Cette période de migration est sans conteste un moment d’intense réflexion de la part des DSI de basculer ou d’évoluer vers le Cloud. Pour Hervé Thibault, « la messagerie constitue l’application la plus légitime à muter vers le Cloud avec des solutions comme Office 365 ». Sur la partie Azure, le consultant est plus réservé. « Il y a des interactions avec l’architecture applicative, cela fait 2 projets de transformation en un et demande donc un temps de transition plus long. » Mais dans certains cas, le Cloud peut trouver sa place dans une démarche plus large de consolidation de datacenter (PRA) ou de transformation de l’IT de l’entreprise (virtualisation).
Des risques de sécurité et des coûts supplémentaires
Avec la fin du support de Windows Server 2003, les entreprises qui n’auront pas migré s’exposent en premier lieu à des risques de sécurité. En effet, l’arrêt des mises à jour de sécurité signifie que des cybercriminels pourront utiliser des failles non corrigées pour pirater une entreprise. Arkoon Netasq dresse une liste des risques encourus : interruptions de services (mail, web, applications métiers), fuite de données, responsabilité managériale engagée juridiquement, etc.

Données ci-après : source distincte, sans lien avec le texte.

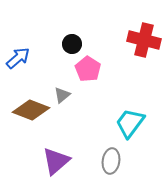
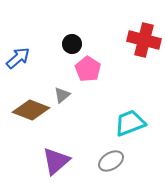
cyan trapezoid: rotated 32 degrees clockwise
gray ellipse: rotated 50 degrees clockwise
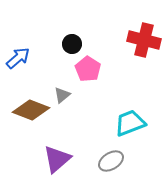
purple triangle: moved 1 px right, 2 px up
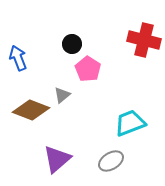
blue arrow: rotated 70 degrees counterclockwise
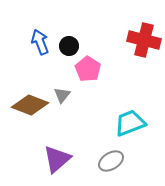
black circle: moved 3 px left, 2 px down
blue arrow: moved 22 px right, 16 px up
gray triangle: rotated 12 degrees counterclockwise
brown diamond: moved 1 px left, 5 px up
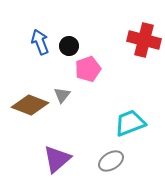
pink pentagon: rotated 20 degrees clockwise
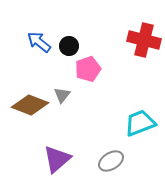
blue arrow: moved 1 px left; rotated 30 degrees counterclockwise
cyan trapezoid: moved 10 px right
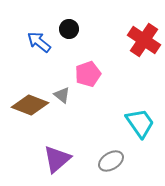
red cross: rotated 20 degrees clockwise
black circle: moved 17 px up
pink pentagon: moved 5 px down
gray triangle: rotated 30 degrees counterclockwise
cyan trapezoid: rotated 76 degrees clockwise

Sur ce sujet de la sécurité, Hervé Thibault reste plutôt pragmatique en soulignant qu’après la date fatidique du 14 juillet, « il n’y a pas de raison de s’inquiéter. Il faut prendre des mesures de protection, c’est-à-dire que pour certains serveurs sous Windows Server 2003, il faudra fermer les portes et les fenêtres en appliquant les bonnes pratiques sur les pare-feu ». Il ajoute « ne pas migrer ne signifie pas ne pas sécuriser ».
Les plus inquiets se tourneront vers le support personnalisé proposé par Microsoft. La firme de Redmond va facturer ce support 600 dollars par serveur la première année. Les organisations devront payer rubis sur l’ongle pour continuer à utiliser Windows Server 2003 de manière sécurisée, puisque ce chiffre devrait doubler chaque année après juillet 2015. Certaines entreprises qui n’ont pas terminé leur plan de migration vont très certainement avoir recours temporairement à cette extension du support avec à la clé une facture plutôt salée (en plusieurs millions d’euros).

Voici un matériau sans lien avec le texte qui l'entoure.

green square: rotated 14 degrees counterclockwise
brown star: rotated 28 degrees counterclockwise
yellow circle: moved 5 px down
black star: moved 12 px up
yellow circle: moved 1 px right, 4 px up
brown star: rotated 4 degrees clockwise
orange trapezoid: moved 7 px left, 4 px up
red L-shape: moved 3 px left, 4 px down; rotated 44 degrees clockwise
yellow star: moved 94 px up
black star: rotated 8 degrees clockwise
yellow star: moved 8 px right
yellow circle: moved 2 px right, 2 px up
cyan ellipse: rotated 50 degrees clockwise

Selon une étude menée par Spiceworks, le coût moyen par entreprise de projets liés à la migration est estimé à 60 000 dollars. Et pourrait représenter une dépense totale de 100 milliards de dollars (inclus les achats de nouveaux logiciels, matériels et services Cloud associés) pour les entreprises.
Il existe aussi des coûts induits à ne pas migrer vers une plate-forme plus moderne. Dell souligne par exemple que prolonger le remplacement des serveurs de 3 à 5 ans double le coût de la maintenance. Les serveurs de plus de 4 ans comptent pour plus de 65% de la dépense énergétique totale d’un datacenter. Enfin, il faut prendre en compte les risques de pannes qui augmentent.

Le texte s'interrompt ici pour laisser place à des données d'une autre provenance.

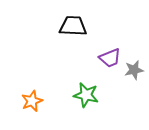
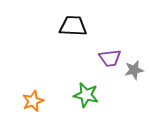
purple trapezoid: rotated 15 degrees clockwise
orange star: moved 1 px right
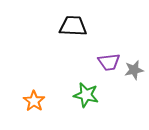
purple trapezoid: moved 1 px left, 4 px down
orange star: moved 1 px right; rotated 15 degrees counterclockwise
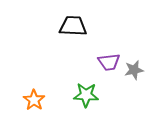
green star: rotated 10 degrees counterclockwise
orange star: moved 1 px up
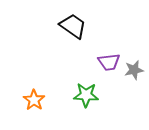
black trapezoid: rotated 32 degrees clockwise
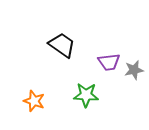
black trapezoid: moved 11 px left, 19 px down
orange star: moved 1 px down; rotated 15 degrees counterclockwise
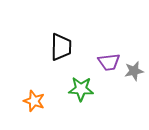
black trapezoid: moved 1 px left, 2 px down; rotated 56 degrees clockwise
gray star: moved 1 px down
green star: moved 5 px left, 6 px up
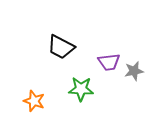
black trapezoid: rotated 116 degrees clockwise
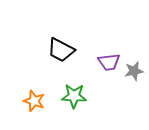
black trapezoid: moved 3 px down
green star: moved 7 px left, 7 px down
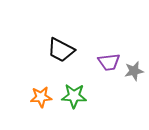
orange star: moved 7 px right, 4 px up; rotated 25 degrees counterclockwise
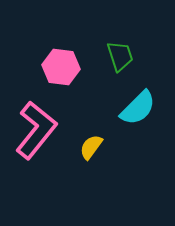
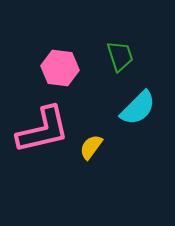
pink hexagon: moved 1 px left, 1 px down
pink L-shape: moved 7 px right; rotated 38 degrees clockwise
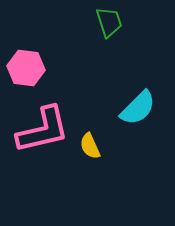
green trapezoid: moved 11 px left, 34 px up
pink hexagon: moved 34 px left
yellow semicircle: moved 1 px left, 1 px up; rotated 60 degrees counterclockwise
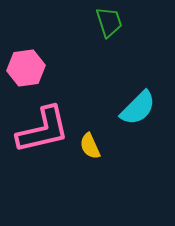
pink hexagon: rotated 15 degrees counterclockwise
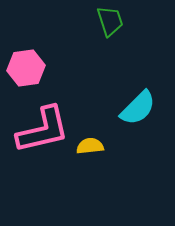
green trapezoid: moved 1 px right, 1 px up
yellow semicircle: rotated 108 degrees clockwise
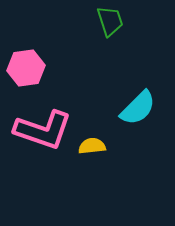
pink L-shape: rotated 32 degrees clockwise
yellow semicircle: moved 2 px right
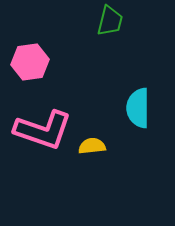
green trapezoid: rotated 32 degrees clockwise
pink hexagon: moved 4 px right, 6 px up
cyan semicircle: rotated 135 degrees clockwise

Au final, rester sur Windows Server 2003 peut vite devenir un gouffre financier et dangereux sur le plan opérationnel. Il n’est pas trop tard pour migrer ou penser à migrer. Microsoft pousse même à élargir les scénarios car un autre écueil pointe le bout de son nez avec la fin du support de SQL Server 2005 prévue le 12 avril 2016.